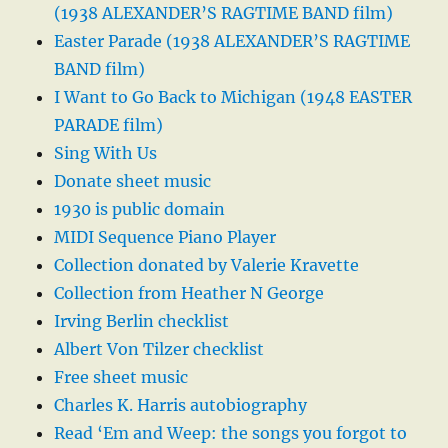
(1938 ALEXANDER’S RAGTIME BAND film)
Easter Parade (1938 ALEXANDER’S RAGTIME
BAND film)
I Want to Go Back to Michigan (1948 EASTER
PARADE film)
Sing With Us
Donate sheet music
1930 is public domain
MIDI Sequence Piano Player
Collection donated by Valerie Kravette
Collection from Heather N George
Irving Berlin checklist
Albert Von Tilzer checklist
Free sheet music
Charles K. Harris autobiography
Read ‘Em and Weep: the songs you forgot to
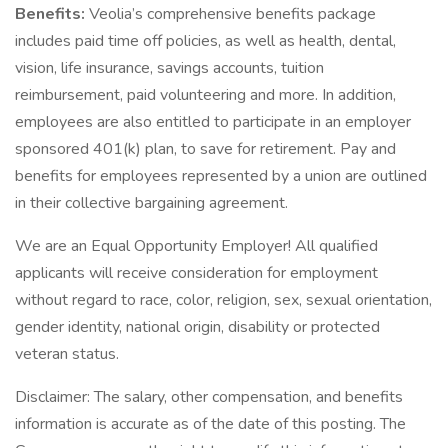
Benefits:
Veolia’s comprehensive benefits package
includes paid time off policies, as well as health, dental,
vision, life insurance, savings accounts, tuition
reimbursement, paid volunteering and more. In addition,
employees are also entitled to participate in an employer
sponsored 401(k) plan, to save for retirement. Pay and
benefits for employees represented by a union are outlined
in their collective bargaining agreement.
We are an Equal Opportunity Employer! All qualified
applicants will receive consideration for employment
without regard to race, color, religion, sex, sexual orientation,
gender identity, national origin, disability or protected
veteran status.
Disclaimer: The salary, other compensation, and benefits
information is accurate as of the date of this posting. The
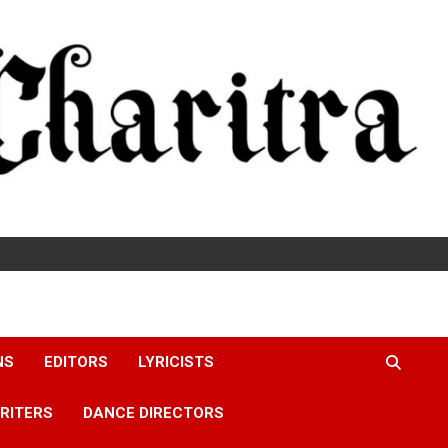
NS
EDITORS
LYRICISTS
RITERS
DANCE DIRECTORS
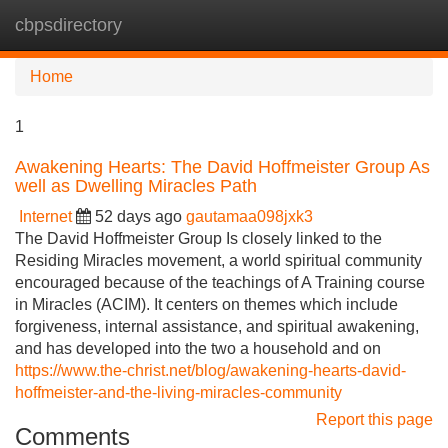
cbpsdirectory
Tog
navi
Home
1
Awakening Hearts: The David Hoffmeister Group As
well as Dwelling Miracles Path
Internet
52 days ago
gautamaa098jxk3
The David Hoffmeister Group Is closely linked to the
Residing Miracles movement, a world spiritual community
encouraged because of the teachings of A Training course
in Miracles (ACIM). It centers on themes which include
forgiveness, internal assistance, and spiritual awakening,
and has developed into the two a household and on
https://www.the-christ.net/blog/awakening-hearts-david-
hoffmeister-and-the-living-miracles-community
Report this page
Comments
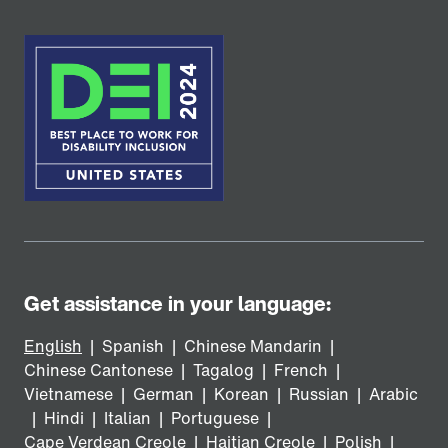
Get assistance in your language:
English
|
Spanish
|
Chinese Mandarin
|
Chinese Cantonese
|
Tagalog
|
French
|
Vietnamese
|
German
|
Korean
|
Russian
|
Arabic
|
Hindi
|
Italian
|
Portuguese
|
Cape Verdean Creole
|
Haitian Creole
|
Polish
|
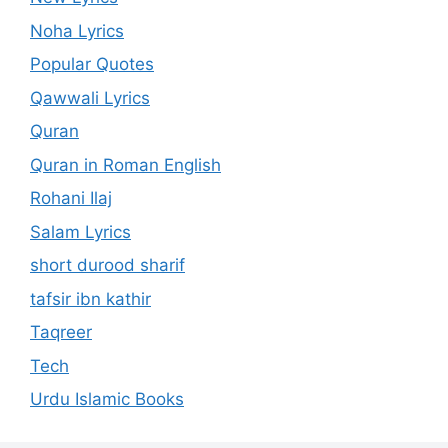
Noha Lyrics
Popular Quotes
Qawwali Lyrics
Quran
Quran in Roman English
Rohani Ilaj
Salam Lyrics
short durood sharif
tafsir ibn kathir
Taqreer
Tech
Urdu Islamic Books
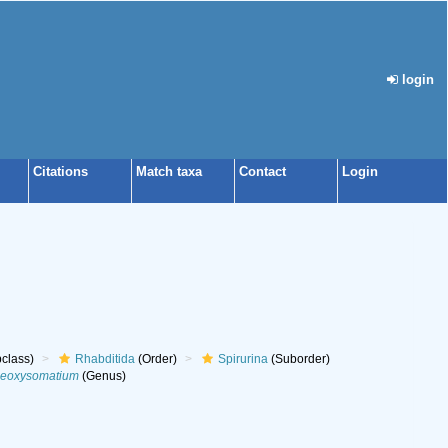
login
Citations
Match taxa
Contact
Login
class)
Rhabditida
(Order)
Spirurina
(Suborder)
eoxysomatium
(Genus)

+++

If the string "community" appears in a line of the entries, report the line.

Residing Miracles movement, a world spiritual community
hoffmeister-and-the-living-miracles-community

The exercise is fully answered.